A demographic or demographic profile is a term used in marketing and broadcasting, to describe a demographic grouping or a market segment. This typically involves age bands (as teenagers do not wish to purchase denture fixant), social class bands (as the rich may want different products than middle and lower classes and may be willing to pay more) and gender (partially because different physical attributes require different hygiene and clothing products, and partially because of the male/female mindsets).
A demographic profile can be used to determine when and where advertising should be placed so as to achieve maximum results. In all such cases, it is important that the advertiser get the most results for their money, and so careful research is done to match the demographic profile of the target market to the demographic profile of the advertising medium. For instance, shortly after the cancellation of Star Trek in 1969, NBC's marketing department complained that was premature. They explained that their newly instituted demographic audience profiling techniques indicated that the series' main young urban audience was highly desirable for advertisers. In 1971, CBS acted on their own marketing department's demographic findings about their television network's programming and canceled several series that appealed primarily to older and rural audiences in a move nicknamed the rural purge.

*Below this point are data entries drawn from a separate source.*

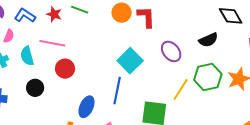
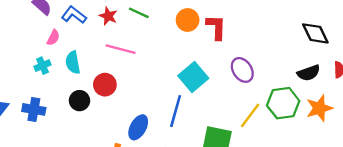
black semicircle: (208, 40) -> (309, 73), moved
pink line: (52, 43) -> (121, 49), moved
red circle: (65, 69) -> (105, 85), moved

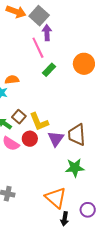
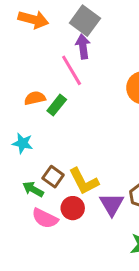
gray square: (39, 16) -> (85, 21), moved
green rectangle: (49, 70) -> (57, 105), moved
orange semicircle: (12, 80) -> (35, 98), moved

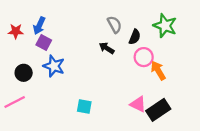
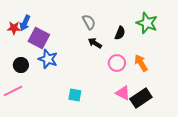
gray semicircle: (114, 25) -> (89, 22), moved
blue arrow: (39, 26) -> (25, 23), moved
purple square: (44, 42) -> (39, 38), size x1.5
pink circle: (144, 57) -> (117, 63), moved

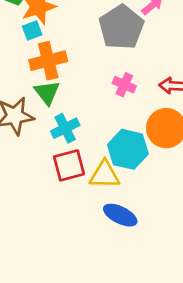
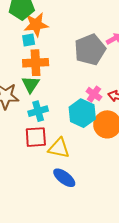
pink cross: (124, 85) -> (94, 94), moved
cyan hexagon: (128, 149) -> (82, 113), moved

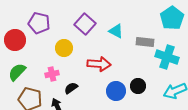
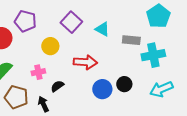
cyan cross: (167, 57) -> (153, 55), turned -30

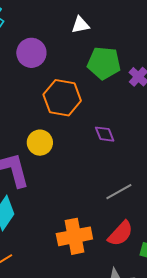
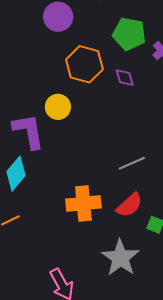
purple diamond: (105, 134) -> (125, 78), moved

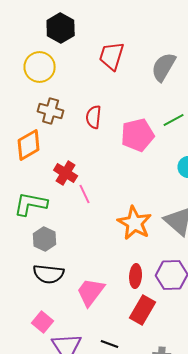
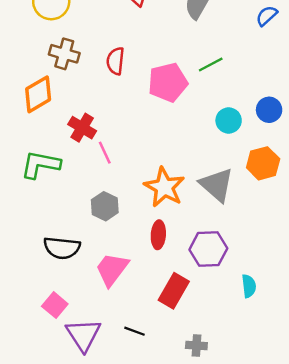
gray hexagon: (45, 239) -> (105, 206), moved
red ellipse: (136, 276) -> (158, 235), moved

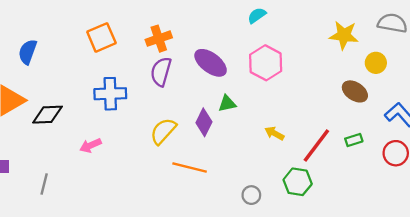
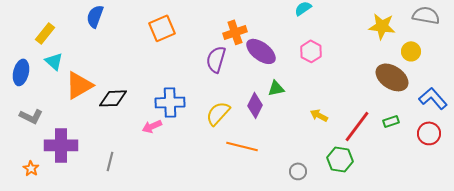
orange cross: (159, 39) -> (235, 32), moved
blue semicircle: (28, 52) -> (95, 16), moved
pink hexagon: (266, 63) -> (311, 51), size x0.7
brown ellipse: (355, 91) -> (392, 77), size x1.4
blue cross: (110, 94) -> (170, 102), moved

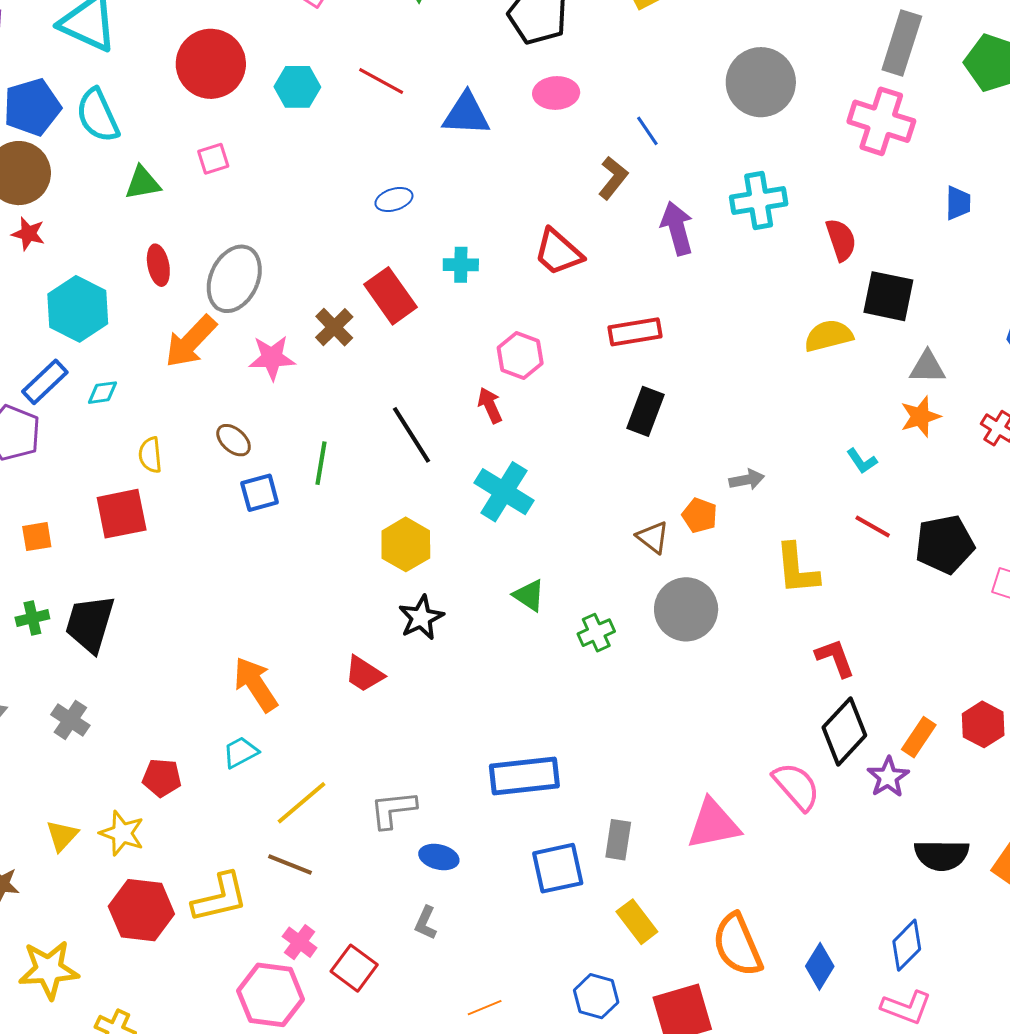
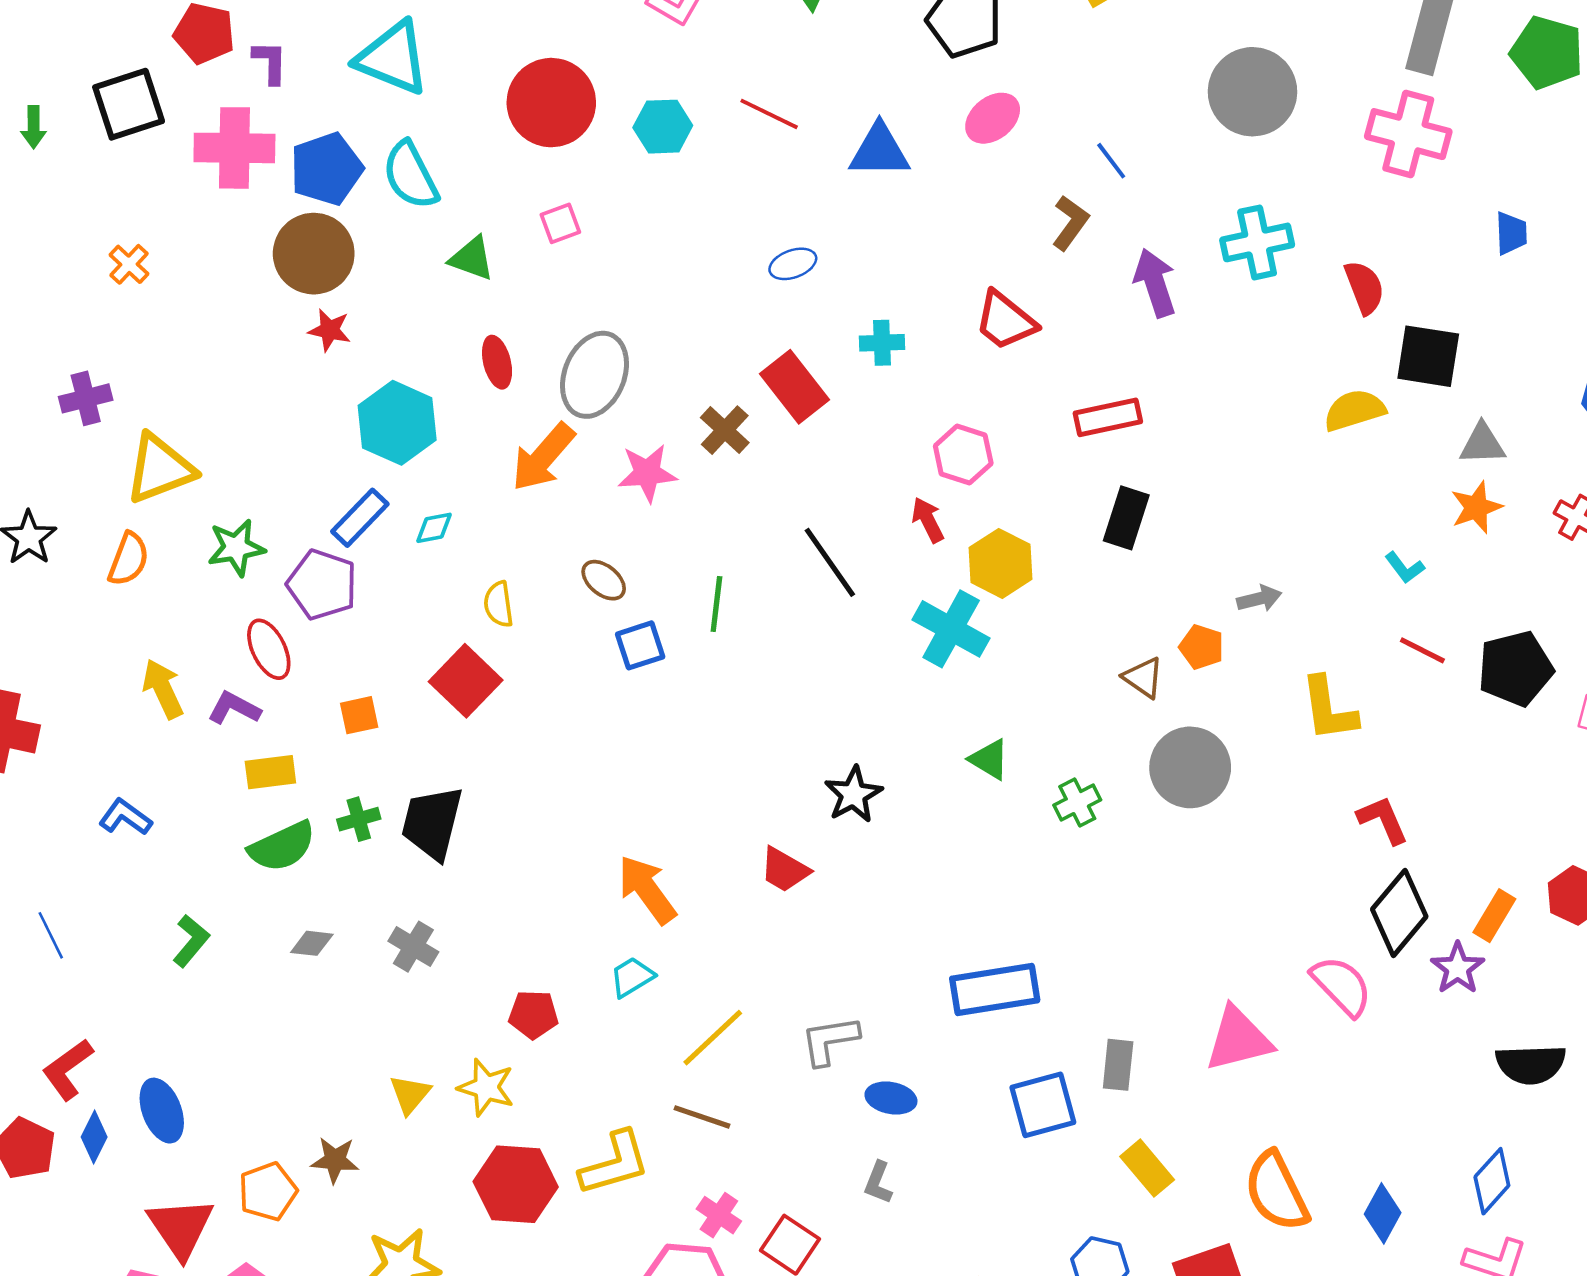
pink ellipse: (556, 93) -> (993, 118), turned -33
green triangle: (143, 183) -> (472, 258), turned 33
red square: (122, 514) -> (466, 681), turned -32
yellow hexagon: (406, 544) -> (1000, 563), moved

A tool for determining a demographic profile is the use of demographic partitions. Demographic partitions (verb: Demographic Partitioning) refer to the multitude of advanced segmentations of user groups. The segmentation structure is determined through the analysis of large data collections where the conclusions drawn are specific to an underlying set(s) of initiatives. Data retrieval in this instance occurs on a per-asset basis utilizing and determining the varying KPI's. The rapid compilation of user demographic data across digital mediums (such as social media) has allowed the continued enhancement of predictive modeling, providing business intelligence to growing markets such as digital advertising and conversion rates.
In more recent years, such demographic marketing considerations does not always dictate such drastic programming decisions with the rise of numerous cable channels. For instance, on the channel, The Hub, it was discovered that their original animated series, My Little Pony: Friendship is Magic, was not only attracting good ratings with its intended young girl demographic, but also a significant teen and adult male and female audience as well. Although this cross-demographic appeal was entirely unexpected by the network's executives, the franchise owner, Hasbro, decided to take advantage of this opportunity with some considerations for this fandom in the series' writing and marketing and the decision produced favorable results with the series attracting the highest ratings in the network's history.
A good way to figure out the intended demographic of a television show, TV channel, or magazine is to study the ads that accompany it. For example, in the United States the television program The Price is Right most frequently airs from 11 a.m. to Noon. The commercials on it (besides the use of product placement in the show itself) are often for things like arthritis pain relievers and diapers. This indicates that the target demographics are senior citizens and parents with young children, both of whom would be home at that time of day and see that show. Another example would be MTV, for it has many ads with digital audio players indicating that the channel is targeted to young adults and teenagers and/or fans of music.